■ Your goal
What is needed here is an exact transcription of all the entries.
○ ○ ○ ○ ○
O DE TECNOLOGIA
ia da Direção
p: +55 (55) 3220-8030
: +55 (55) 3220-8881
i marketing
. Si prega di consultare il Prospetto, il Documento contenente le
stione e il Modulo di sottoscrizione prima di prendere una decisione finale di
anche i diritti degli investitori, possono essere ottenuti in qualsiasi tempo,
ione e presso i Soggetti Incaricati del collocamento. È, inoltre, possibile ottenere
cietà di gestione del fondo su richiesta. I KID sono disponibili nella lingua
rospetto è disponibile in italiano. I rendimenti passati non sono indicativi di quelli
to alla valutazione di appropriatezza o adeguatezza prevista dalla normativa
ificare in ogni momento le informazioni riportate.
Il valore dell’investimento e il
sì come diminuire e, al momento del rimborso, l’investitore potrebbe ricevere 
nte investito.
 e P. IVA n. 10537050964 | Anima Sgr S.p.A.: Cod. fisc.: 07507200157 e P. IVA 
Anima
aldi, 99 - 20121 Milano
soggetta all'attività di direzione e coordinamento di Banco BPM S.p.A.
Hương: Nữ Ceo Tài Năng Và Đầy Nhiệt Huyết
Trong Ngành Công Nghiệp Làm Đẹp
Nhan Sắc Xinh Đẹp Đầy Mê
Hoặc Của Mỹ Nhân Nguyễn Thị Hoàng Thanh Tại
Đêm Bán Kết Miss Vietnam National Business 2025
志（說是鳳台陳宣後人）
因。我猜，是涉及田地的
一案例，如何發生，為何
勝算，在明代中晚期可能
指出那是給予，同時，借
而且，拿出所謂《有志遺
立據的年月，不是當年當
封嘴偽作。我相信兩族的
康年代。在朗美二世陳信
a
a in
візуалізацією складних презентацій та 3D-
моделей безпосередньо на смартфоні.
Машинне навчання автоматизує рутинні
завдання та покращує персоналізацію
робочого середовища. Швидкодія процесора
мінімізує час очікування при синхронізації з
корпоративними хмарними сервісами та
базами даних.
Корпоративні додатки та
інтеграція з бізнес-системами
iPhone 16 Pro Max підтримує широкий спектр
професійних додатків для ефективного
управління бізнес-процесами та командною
○ ○ ○ ○ ○
■ Problem solution
O DE TECNOLOGIA
ia da Direção
p: +55 (55) 3220-8030
: +55 (55) 3220-8881
i marketing
. Si prega di consultare il Prospetto, il Documento contenente le
stione e il Modulo di sottoscrizione prima di prendere una decisione finale di
anche i diritti degli investitori, possono essere ottenuti in qualsiasi tempo,
ione e presso i Soggetti Incaricati del collocamento. È, inoltre, possibile ottenere
cietà di gestione del fondo su richiesta. I KID sono disponibili nella lingua
rospetto è disponibile in italiano. I rendimenti passati non sono indicativi di quelli
to alla valutazione di appropriatezza o adeguatezza prevista dalla normativa
ificare in ogni momento le informazioni riportate.
Il valore dell’investimento e il
sì come diminuire e, al momento del rimborso, l’investitore potrebbe ricevere 
nte investito.
 e P. IVA n. 10537050964 | Anima Sgr S.p.A.: Cod. fisc.: 07507200157 e P. IVA 
Anima
aldi, 99 - 20121 Milano
soggetta all'attività di direzione e coordinamento di Banco BPM S.p.A.
Hương: Nữ Ceo Tài Năng Và Đầy Nhiệt Huyết
Trong Ngành Công Nghiệp Làm Đẹp
Nhan Sắc Xinh Đẹp Đầy Mê
Hoặc Của Mỹ Nhân Nguyễn Thị Hoàng Thanh Tại
Đêm Bán Kết Miss Vietnam National Business 2025
志（說是鳳台陳宣後人）
因。我猜，是涉及田地的
一案例，如何發生，為何
勝算，在明代中晚期可能
指出那是給予，同時，借
而且，拿出所謂《有志遺
立據的年月，不是當年當
封嘴偽作。我相信兩族的
康年代。在朗美二世陳信
a
a in
візуалізацією складних презентацій та 3D-
моделей безпосередньо на смартфоні.
Машинне навчання автоматизує рутинні
завдання та покращує персоналізацію
робочого середовища. Швидкодія процесора
мінімізує час очікування при синхронізації з
корпоративними хмарними сервісами та
базами даних.
Корпоративні додатки та
інтеграція з бізнес-системами
iPhone 16 Pro Max підтримує широкий спектр
професійних додатків для ефективного
управління бізнес-процесами та командною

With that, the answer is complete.